Like the most astonishing prophetic revelations, Neptune Frost is impossible to aptly interpret. It’s a visceral experience that must be approached with generous curiosity. For viewers willing to be absorbed into its vibrant truth-telling, the film unfurls like a sacred ritual that will leave them changed, even if they can’t quite name what’s happened to them.

The film’s genre is most appropriately defined as African-futurist, a label coined by author Nnedi Okorafur to name a creative aesthetic and philosophy that fuses African culture, history, mythology, point of view, and technology, but this moniker is just the foundation of Neptune Frost’s slippery magic. Exploding through infectious song, dazzling visuals, and constantly shifting plot points, this is no mere fantastical escape from reality. This is a rousing feast for anyone who is hoping to witness the future of cinema, the future of collective liberatory action, and the future of humankind.

Though the unfolding of the plot is less important than the overall adventure, Neptune Frost’s characters are no mere symbols. Prescient and ingenious co-directors Saul Williams and Anisia Uzeyman populate their Burundi landscape with seekers and disruptors, focusing on a collective of technology hackers who lead a revolution against the capitalistic empires who have them invisibly mining the ingredients that keep the rest of the world outfitted in screens and devices.

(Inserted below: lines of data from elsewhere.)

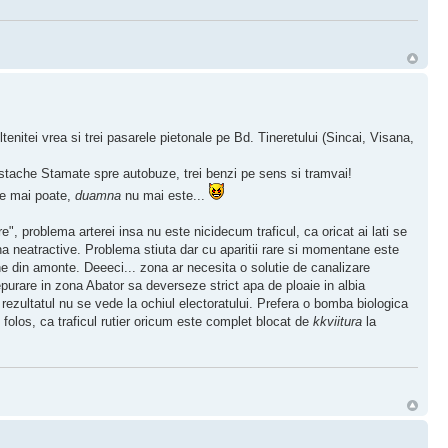
nitei vrea si trei pasarele pietonale pe Bd. Tineretului (Sincai, Visana,
stache Stamate spre autobuze, trei benzi pe sens si tramvai!
 se mai poate,
duamna
nu mai este...
", problema arterei insa nu este nicidecum traficul, ca oricat ai lati se
na neatractive. Problema stiuta dar cu aparitii rare si momentane este
ine din amonte. Deeeci... zona ar necesita o solutie de canalizare
epurare in zona Abator sa deverseze strict apa de ploaie in albia
rezultatul nu se vede la ochiul electoratului. Prefera o bomba biologica
 folos, ca traficul rutier oricum este complet blocat de
kkviitura
la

Several disoriented dreamers find themselves key players in the homebase of this insurgency, chief among them Neptune, a gender-fluid social outcast played both by Cheryl Isheja and Elvis Ngabo; Matalusa (Bertrand Ninteretse), a fugitive coltan miner; and Psychology (Trésor Niyongabo), a radicalized student.

Coltan is a cherished mineral that powers cell phones and computers and even as Neptune Frost transfixes its audience, the film doesn’t shy away from blatantly criticizing a colonialist society that turns its attention away from exploited labor. In an opening scene, Matalusa’s brother is killed by a guard as he takes a mesmerized moment from his work mining the rocks for this resource. The message is clear: Our unchecked addiction to acquiring the latest technological gadget is killing very real human bodies and spirits.

Neptune Frost

The uplifting and celebration of these bodies and spirits is Neptune Frost”s main intention, and the film’s deep compassion is most profoundly embodied in its showcasing of Neptune’s journey. Starting off an abused adolescent with a boy identity forced upon them, Neptune finds themselves while on the road to the hacker collective, not only blossoming into a beautiful, more feminine creature but also gaining superpowers that give them access to the unseen nooks and crannies baked into the wiring of our digital connections. Though this all might sound high concept, the transformation occurs so organically that it feels simultaneously inevitable and earth-shaking. It’s a smart and soul-stirring excavation of gender identity that deepens the film’s main critique and further queers the film’s messages.

In a world where we believe we can be more connected than ever, Neptune Frost reveals truths from which many continue to keep themselves disconnected. It offers the visions, the sounds, and the honesty and leaves it to us to choose between hypnotized privilege and the hopeful, transformative horizons just beyond our immediate periphery. It is a rhythmic rallying cry for imaginative justice-seeking, inviting all to look up from their devices and give in to the mysterious pull to co-creative liberation.